Adherex Technologies Inc. acquired all rights to the cancer agent eniluracil, which was the subject of a July 2005 option agreement with GlaxoSmithKline plc.
GSK previously chose not to exercise its option on a second product, ADH-1, which also was part of that deal in 2005.
Under the original deal, GSK had options to reacquire eniluracil at various points of development. Adherex, of Research Triangle Park, N.C., is paying $1 million to purchase GSK's remaining options.
GSK made a $3 million equity investment in Adherex as part of the original deal. Under that agreement, however, had GSK exercised its buy-back rights, Adherex would have been entitled to up to $120 million in milestone payments, as well as double-digit royalties on any resulting sales. Now, GSK is entitled to undisclosed milestone and royalty payments from eniluracil.
The product, an oral dihydropyrimidine dehydrogenase inhibitor, is designed to improve the therapeutic value of 5-fluorouracil, a commonly used cancer drug. GSK had ended development following failures in Phase III trials. But Adherex, applying its own technology to the combination, believed the failure stemmed from faulty dosing and scheduling. It began a program to prove that adding eniluracil to 5-FU would produce better results than 5-FU alone.
Adherex said it has enough cash to last only into March, so its development plan is unclear. It reported cash and equivalents of only $9 million as of Sept. 30. Adherex now has the right to partner or sublicense eniluracil. Company officials did not return phone calls seeking comment.
Rick Koenig, a spokesman for GSK, told BioWorld Today his company's decision to let go of the product was strategic, not related to any data generated by Adherex.
"We have a very large and expanding oncology portfolio," Koenig said. "There's only so much any company can do. So this would not be a strategic priority for us. We have quite a number of compounds in the oncology pipeline, including some in late-stage development. These will need to be the focus of our efforts and expenditures."
Adherex said in a news release its hypothesis as to why the GSK trials failed is being supported in early clinical trials. "We expect to complete our Phase I dose-escalation trial in North America shortly and intend to begin our Phase II trial in breast cancer promptly thereafter," William Peters, chairman and CEO of Adherex, said in the release. "We also have a Phase I/II trial in hepatocellular cancer ongoing in Asia."
The company's lead drug candidate, ADH-1 (Exherin), was the second piece of the July 2005 deal with GSK, and could have meant up to $100 million in up-front and milestone payments to Adherex, plus royalties on sales. Adherex said in October that GSK's one-time option to license that product had expired unexercised. ADH-1, which targets N-cadherin, is a little further along in development than eniluracil.

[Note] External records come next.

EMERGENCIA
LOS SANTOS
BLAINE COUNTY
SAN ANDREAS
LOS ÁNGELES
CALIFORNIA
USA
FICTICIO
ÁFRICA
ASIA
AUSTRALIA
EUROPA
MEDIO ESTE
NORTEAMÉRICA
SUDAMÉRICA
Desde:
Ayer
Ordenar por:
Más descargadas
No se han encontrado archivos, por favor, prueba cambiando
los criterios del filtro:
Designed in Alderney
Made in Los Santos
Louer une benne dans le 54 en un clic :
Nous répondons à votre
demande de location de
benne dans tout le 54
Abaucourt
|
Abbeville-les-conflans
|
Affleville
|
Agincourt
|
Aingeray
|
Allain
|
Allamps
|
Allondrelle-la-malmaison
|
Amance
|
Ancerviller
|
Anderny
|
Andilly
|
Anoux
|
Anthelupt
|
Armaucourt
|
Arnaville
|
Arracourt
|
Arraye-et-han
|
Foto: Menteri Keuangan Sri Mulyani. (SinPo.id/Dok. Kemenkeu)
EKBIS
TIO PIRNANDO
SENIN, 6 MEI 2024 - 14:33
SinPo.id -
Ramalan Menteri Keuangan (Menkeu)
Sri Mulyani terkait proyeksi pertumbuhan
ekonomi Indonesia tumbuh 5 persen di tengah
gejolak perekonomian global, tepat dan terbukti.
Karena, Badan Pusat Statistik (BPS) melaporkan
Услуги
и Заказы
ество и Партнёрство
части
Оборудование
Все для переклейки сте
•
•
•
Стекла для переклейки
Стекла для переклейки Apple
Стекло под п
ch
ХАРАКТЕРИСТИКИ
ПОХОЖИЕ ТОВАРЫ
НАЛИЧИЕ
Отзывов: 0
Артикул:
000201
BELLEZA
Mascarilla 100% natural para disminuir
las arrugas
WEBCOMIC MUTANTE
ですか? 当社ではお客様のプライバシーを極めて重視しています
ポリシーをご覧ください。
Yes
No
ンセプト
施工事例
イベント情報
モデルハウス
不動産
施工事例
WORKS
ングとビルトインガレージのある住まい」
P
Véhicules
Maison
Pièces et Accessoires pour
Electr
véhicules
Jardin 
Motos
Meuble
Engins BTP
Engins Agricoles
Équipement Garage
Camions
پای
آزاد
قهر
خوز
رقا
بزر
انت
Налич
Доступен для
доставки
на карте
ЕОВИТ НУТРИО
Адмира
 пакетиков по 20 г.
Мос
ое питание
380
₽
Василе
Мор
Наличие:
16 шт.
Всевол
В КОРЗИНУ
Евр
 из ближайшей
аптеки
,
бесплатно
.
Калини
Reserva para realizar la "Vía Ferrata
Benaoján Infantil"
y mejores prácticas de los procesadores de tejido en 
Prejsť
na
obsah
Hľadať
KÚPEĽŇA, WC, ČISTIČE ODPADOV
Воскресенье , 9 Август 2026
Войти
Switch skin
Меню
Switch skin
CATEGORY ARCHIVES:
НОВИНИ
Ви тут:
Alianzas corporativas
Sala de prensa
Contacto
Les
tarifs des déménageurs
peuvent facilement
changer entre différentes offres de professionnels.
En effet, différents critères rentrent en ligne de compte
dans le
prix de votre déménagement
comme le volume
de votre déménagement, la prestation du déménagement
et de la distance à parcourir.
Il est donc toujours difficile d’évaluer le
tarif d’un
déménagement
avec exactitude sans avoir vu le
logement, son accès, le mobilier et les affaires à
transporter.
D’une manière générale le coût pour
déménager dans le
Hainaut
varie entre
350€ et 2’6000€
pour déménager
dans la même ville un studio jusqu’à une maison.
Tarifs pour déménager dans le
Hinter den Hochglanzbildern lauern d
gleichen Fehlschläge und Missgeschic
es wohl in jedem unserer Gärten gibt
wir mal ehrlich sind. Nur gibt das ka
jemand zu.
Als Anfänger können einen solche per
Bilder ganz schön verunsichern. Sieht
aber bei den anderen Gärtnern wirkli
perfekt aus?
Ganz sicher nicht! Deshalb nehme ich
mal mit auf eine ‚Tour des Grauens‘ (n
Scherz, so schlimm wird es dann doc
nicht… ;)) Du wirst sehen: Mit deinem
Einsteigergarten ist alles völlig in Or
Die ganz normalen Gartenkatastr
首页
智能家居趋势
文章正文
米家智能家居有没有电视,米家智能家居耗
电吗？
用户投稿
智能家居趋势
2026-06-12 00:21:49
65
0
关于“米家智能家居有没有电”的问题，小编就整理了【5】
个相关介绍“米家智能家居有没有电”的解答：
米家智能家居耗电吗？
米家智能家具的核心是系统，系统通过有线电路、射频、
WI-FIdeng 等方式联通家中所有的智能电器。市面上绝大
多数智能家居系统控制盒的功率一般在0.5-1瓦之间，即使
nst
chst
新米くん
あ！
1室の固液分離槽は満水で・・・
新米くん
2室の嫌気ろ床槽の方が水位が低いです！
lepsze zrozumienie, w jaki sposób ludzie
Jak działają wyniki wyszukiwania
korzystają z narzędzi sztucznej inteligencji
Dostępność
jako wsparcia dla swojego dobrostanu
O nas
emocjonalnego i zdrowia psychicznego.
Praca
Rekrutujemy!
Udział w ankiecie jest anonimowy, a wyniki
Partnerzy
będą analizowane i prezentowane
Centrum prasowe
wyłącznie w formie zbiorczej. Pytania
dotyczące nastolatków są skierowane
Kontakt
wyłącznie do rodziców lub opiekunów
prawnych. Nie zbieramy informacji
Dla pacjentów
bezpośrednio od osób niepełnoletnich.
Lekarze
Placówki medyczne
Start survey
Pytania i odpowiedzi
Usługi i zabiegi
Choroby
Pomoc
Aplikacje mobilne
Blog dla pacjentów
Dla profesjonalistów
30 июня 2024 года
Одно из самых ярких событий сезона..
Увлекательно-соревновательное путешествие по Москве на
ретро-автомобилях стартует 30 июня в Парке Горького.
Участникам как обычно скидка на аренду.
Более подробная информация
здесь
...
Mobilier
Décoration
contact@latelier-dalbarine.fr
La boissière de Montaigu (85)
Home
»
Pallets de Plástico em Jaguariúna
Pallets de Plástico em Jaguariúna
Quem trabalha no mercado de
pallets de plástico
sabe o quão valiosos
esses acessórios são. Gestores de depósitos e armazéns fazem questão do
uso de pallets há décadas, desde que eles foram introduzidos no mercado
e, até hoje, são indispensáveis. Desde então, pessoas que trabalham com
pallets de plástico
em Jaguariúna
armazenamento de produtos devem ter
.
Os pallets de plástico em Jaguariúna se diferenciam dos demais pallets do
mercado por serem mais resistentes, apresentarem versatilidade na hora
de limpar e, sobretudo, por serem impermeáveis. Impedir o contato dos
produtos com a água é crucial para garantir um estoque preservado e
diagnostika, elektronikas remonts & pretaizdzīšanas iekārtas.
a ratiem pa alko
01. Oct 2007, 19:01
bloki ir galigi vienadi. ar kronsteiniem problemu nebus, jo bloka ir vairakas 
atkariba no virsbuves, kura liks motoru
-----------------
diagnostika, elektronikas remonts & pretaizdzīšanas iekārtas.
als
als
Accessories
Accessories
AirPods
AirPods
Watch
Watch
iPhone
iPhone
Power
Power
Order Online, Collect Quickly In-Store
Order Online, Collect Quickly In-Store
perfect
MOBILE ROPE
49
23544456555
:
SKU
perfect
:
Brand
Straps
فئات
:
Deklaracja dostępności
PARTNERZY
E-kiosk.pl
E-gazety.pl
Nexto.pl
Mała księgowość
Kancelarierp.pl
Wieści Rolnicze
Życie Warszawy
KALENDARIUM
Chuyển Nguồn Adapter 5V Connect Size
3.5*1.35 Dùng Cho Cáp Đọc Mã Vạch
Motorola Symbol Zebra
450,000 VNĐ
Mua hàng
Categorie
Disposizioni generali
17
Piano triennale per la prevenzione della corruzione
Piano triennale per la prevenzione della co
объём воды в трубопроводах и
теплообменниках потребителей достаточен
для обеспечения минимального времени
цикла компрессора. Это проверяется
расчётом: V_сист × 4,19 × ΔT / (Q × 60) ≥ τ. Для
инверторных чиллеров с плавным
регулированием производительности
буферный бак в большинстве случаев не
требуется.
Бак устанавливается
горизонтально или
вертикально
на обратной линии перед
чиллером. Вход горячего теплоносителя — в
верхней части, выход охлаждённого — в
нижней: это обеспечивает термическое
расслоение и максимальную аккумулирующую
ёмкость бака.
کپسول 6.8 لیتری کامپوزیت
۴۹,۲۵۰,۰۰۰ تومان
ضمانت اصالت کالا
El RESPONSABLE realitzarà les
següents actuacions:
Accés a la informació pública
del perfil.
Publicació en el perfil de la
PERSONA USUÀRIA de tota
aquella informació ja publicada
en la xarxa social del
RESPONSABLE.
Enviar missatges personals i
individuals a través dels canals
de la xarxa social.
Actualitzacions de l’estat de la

Adherex's third drug candidate is sodium thiosulfate, or STS, which is being developed to protect against hearing loss that can result from platinum-based chemotherapy agents. It was the subject of a deal in October with the International Childhood Liver Tumour Strategy Group for the running of a worldwide Phase III trial, which was expected to begin early this year. It will test STS with cisplatin vs. cisplatin alone in about 100 children with liver cancer.
Adherex's stock (AMEX:ADX) fell 2 cents Thursday to close at 34 cents.